The twelve campers were from the Heady, Smith and Sumler families, all from the Carlsbad area. They were related by marriage and shared grandchildren. They were camping in an area between the Pecos River and the explosion. When responders heard screams from the direction of the river, three firefighters under the command of Carlsbad Deputy Fire Chief Mike Shannon "ran toward the screams [in the Pecos River], carrying their medical gear several hundred yards across the rocky desert. Before they could get to the victims, the three men had to slide into, then climb out of, a dry arroyo with steep, 10-foot banks that ran beside the river, like an access road at a freeway. A thick, wall-like stand of salt cedar trees lined the river." The six survivors found by the firefighters were "hideously burned" and "looked like mummies."

"When paramedic David ‘Doc’ Looney of Otis reached the arroyo, Kelly Hicks, a Carlsbad Fire Department lieutenant, was already climbing out with 5-year-old Kirsten Sumler in his arms," write journalists Jeff Nesmith and Ralph Haurwitz. "Together, the two got the badly burned girl into an ambulance and set out for Carlsbad. Inside the ambulance, filled with the smell of burned flesh and hair, they worked to support the child during the desperate trip to Carlsbad. Both recalled that she was still conscious for much of the 30-mile trip, crying and talking to them of her pain…

"Back in the river were Kirsten’s mother, Amanda Sumler Smith, 25, and Amanda’s mother, Glenda Sumler, 47. Amanda, who died 10 days later at University Medical Center in Lubbock, told firefighters at the riverbank that she and Kirsten had been sleeping in a pickup when her husband, Terry, woke her and told her to run for the river. She said she was ‘already on fire’ when she jumped out of the truck with Kirsten. Terry, brother of Amy Smith Heady, may have stayed in an attempt to rescue his son, 3-year-old Dustin. Terry Smith’s body was found on the ground near the burned-out truck. Dustin's remains were in the cab."

"Also dead at the campsite was Don Sumler. He was Glenda Sumler’s husband, Amanda Sumler Smith’s father and Kirsten Sumler’s and Dustin Smith’s grandfather. Firefighters found the bodies of Tamber, Timber and Kelsey Heady with the residue of a playpen melted around them. Emergency room personnel at the Carlsbad hospital worked to stabilize Kirsten. Hicks and Looney then took her to the town's airport to be flown to the university hospital in Lubbock. From there, she would be sent to a burn center at Galveston. She died en route to Galveston."
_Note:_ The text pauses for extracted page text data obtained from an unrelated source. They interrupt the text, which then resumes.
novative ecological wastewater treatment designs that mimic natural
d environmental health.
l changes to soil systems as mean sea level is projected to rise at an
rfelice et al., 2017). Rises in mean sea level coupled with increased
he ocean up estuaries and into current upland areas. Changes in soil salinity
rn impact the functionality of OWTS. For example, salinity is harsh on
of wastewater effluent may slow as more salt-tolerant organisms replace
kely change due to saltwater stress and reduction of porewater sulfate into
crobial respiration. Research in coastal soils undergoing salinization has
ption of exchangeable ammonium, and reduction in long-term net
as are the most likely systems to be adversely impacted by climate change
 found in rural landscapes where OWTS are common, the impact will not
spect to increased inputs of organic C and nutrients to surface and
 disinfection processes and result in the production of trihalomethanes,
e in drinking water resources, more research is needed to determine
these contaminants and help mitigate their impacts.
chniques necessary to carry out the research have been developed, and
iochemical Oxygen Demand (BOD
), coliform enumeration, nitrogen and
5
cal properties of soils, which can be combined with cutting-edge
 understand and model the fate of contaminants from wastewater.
Firefighters found evidence of "campfires and gasoline lanterns near the campers’ trucks, but it’s unlikely anyone will ever know the precise source of the blast’s ignition, experts say," note Nesmith and Haurwitz. "‘You've got pieces of metal flying around, so there could have been a metal collision of some kind, or a piece of the pipe could have hit one of their trucks. Just about anything could have started it,’ said Charles Batten, retired chief pipeline investigator for the National Transportation Safety Board." At 1017, the responding fire departments were able to return to service.

In sum, six members of the Heady, Smith and Sumler families, including Heady’s 6-month-old twins, Timber and Tamber, and the twins’ 22-month-old sister, Kelsey, died at the campsite. Six others (three women, two men and Kirsten Sumler) made it to the river and tried to swim away from the searing heat of the fire, getting downstream about 1000 feet. The causes of death of the twelve victims were thermal burns, carbon monoxide poisoning, and smoke inhalation.